§ ABOUT THIS EXERCISE
The response should consist of every line below, unchanged.

§ DATA TO EXAMINE
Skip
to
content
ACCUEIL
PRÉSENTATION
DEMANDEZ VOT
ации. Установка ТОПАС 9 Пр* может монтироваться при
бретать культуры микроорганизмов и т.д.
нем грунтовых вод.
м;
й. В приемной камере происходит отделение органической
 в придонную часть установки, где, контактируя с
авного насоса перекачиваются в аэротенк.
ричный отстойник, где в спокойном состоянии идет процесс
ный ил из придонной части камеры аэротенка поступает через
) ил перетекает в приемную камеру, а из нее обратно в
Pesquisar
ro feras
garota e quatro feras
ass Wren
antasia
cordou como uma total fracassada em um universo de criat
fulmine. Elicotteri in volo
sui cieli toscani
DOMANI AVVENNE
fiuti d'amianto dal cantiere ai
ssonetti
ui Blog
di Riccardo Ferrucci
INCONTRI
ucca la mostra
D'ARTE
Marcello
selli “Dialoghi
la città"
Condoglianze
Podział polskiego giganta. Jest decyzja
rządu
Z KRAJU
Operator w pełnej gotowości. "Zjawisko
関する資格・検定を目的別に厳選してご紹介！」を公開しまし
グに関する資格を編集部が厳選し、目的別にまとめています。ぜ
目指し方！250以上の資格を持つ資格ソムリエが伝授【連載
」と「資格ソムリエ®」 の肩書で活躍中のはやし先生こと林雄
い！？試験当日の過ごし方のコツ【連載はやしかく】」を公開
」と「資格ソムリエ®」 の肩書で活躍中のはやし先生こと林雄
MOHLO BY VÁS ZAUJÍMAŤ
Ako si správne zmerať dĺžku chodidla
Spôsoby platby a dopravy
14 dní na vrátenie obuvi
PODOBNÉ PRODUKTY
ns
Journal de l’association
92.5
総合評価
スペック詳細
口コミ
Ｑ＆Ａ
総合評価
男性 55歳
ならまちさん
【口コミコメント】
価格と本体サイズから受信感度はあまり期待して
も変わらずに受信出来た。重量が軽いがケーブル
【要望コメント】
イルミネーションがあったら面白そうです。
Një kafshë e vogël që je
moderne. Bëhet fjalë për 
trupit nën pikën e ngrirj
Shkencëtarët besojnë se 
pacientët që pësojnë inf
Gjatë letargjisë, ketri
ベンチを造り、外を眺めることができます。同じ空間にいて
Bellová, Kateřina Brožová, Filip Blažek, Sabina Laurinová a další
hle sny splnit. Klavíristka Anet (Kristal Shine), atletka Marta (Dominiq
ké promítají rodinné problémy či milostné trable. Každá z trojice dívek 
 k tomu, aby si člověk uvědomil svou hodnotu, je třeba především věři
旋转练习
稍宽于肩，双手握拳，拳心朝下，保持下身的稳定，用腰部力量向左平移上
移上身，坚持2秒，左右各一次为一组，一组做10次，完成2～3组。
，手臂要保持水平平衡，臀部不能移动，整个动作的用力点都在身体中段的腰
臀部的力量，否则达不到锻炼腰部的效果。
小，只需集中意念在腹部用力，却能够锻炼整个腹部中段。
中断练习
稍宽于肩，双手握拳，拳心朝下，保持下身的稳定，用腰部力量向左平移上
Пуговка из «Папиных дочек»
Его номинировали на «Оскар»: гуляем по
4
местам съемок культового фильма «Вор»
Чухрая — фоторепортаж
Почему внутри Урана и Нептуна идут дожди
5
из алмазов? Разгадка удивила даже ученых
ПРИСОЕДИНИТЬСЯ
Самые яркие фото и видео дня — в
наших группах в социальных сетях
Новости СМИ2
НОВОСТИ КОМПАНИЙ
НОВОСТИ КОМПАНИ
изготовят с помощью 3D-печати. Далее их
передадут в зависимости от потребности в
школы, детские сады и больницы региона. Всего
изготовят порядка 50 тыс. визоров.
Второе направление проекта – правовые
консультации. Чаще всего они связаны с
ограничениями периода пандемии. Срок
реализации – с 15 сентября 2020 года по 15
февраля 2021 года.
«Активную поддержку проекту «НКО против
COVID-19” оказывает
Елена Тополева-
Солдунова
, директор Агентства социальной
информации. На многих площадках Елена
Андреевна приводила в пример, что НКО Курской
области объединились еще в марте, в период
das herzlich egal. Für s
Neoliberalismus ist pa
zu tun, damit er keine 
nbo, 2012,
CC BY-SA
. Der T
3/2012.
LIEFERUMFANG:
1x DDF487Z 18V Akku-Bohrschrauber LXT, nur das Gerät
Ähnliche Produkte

§ OUTPUT
Skip
to
content
ACCUEIL
PRÉSENTATION
DEMANDEZ VOT
ации. Установка ТОПАС 9 Пр* может монтироваться при
бретать культуры микроорганизмов и т.д.
нем грунтовых вод.
м;
й. В приемной камере происходит отделение органической
 в придонную часть установки, где, контактируя с
авного насоса перекачиваются в аэротенк.
ричный отстойник, где в спокойном состоянии идет процесс
ный ил из придонной части камеры аэротенка поступает через
) ил перетекает в приемную камеру, а из нее обратно в
Pesquisar
ro feras
garota e quatro feras
ass Wren
antasia
cordou como uma total fracassada em um universo de criat
fulmine. Elicotteri in volo
sui cieli toscani
DOMANI AVVENNE
fiuti d'amianto dal cantiere ai
ssonetti
ui Blog
di Riccardo Ferrucci
INCONTRI
ucca la mostra
D'ARTE
Marcello
selli “Dialoghi
la città"
Condoglianze
Podział polskiego giganta. Jest decyzja
rządu
Z KRAJU
Operator w pełnej gotowości. "Zjawisko
関する資格・検定を目的別に厳選してご紹介！」を公開しまし
グに関する資格を編集部が厳選し、目的別にまとめています。ぜ
目指し方！250以上の資格を持つ資格ソムリエが伝授【連載
」と「資格ソムリエ®」 の肩書で活躍中のはやし先生こと林雄
い！？試験当日の過ごし方のコツ【連載はやしかく】」を公開
」と「資格ソムリエ®」 の肩書で活躍中のはやし先生こと林雄
MOHLO BY VÁS ZAUJÍMAŤ
Ako si správne zmerať dĺžku chodidla
Spôsoby platby a dopravy
14 dní na vrátenie obuvi
PODOBNÉ PRODUKTY
ns
Journal de l’association
92.5
総合評価
スペック詳細
口コミ
Ｑ＆Ａ
総合評価
男性 55歳
ならまちさん
【口コミコメント】
価格と本体サイズから受信感度はあまり期待して
も変わらずに受信出来た。重量が軽いがケーブル
【要望コメント】
イルミネーションがあったら面白そうです。
Një kafshë e vogël që je
moderne. Bëhet fjalë për 
trupit nën pikën e ngrirj
Shkencëtarët besojnë se 
pacientët që pësojnë inf
Gjatë letargjisë, ketri
ベンチを造り、外を眺めることができます。同じ空間にいて
Bellová, Kateřina Brožová, Filip Blažek, Sabina Laurinová a další
hle sny splnit. Klavíristka Anet (Kristal Shine), atletka Marta (Dominiq
ké promítají rodinné problémy či milostné trable. Každá z trojice dívek 
 k tomu, aby si člověk uvědomil svou hodnotu, je třeba především věři
旋转练习
稍宽于肩，双手握拳，拳心朝下，保持下身的稳定，用腰部力量向左平移上
移上身，坚持2秒，左右各一次为一组，一组做10次，完成2～3组。
，手臂要保持水平平衡，臀部不能移动，整个动作的用力点都在身体中段的腰
臀部的力量，否则达不到锻炼腰部的效果。
小，只需集中意念在腹部用力，却能够锻炼整个腹部中段。
中断练习
稍宽于肩，双手握拳，拳心朝下，保持下身的稳定，用腰部力量向左平移上
Пуговка из «Папиных дочек»
Его номинировали на «Оскар»: гуляем по
4
местам съемок культового фильма «Вор»
Чухрая — фоторепортаж
Почему внутри Урана и Нептуна идут дожди
5
из алмазов? Разгадка удивила даже ученых
ПРИСОЕДИНИТЬСЯ
Самые яркие фото и видео дня — в
наших группах в социальных сетях
Новости СМИ2
НОВОСТИ КОМПАНИЙ
НОВОСТИ КОМПАНИ
изготовят с помощью 3D-печати. Далее их
передадут в зависимости от потребности в
школы, детские сады и больницы региона. Всего
изготовят порядка 50 тыс. визоров.
Второе направление проекта – правовые
консультации. Чаще всего они связаны с
ограничениями периода пандемии. Срок
реализации – с 15 сентября 2020 года по 15
февраля 2021 года.
«Активную поддержку проекту «НКО против
COVID-19” оказывает
Елена Тополева-
Солдунова
, директор Агентства социальной
информации. На многих площадках Елена
Андреевна приводила в пример, что НКО Курской
области объединились еще в марте, в период
das herzlich egal. Für s
Neoliberalismus ist pa
zu tun, damit er keine 
nbo, 2012,
CC BY-SA
. Der T
3/2012.
LIEFERUMFANG:
1x DDF487Z 18V Akku-Bohrschrauber LXT, nur das Gerät
Ähnliche Produkte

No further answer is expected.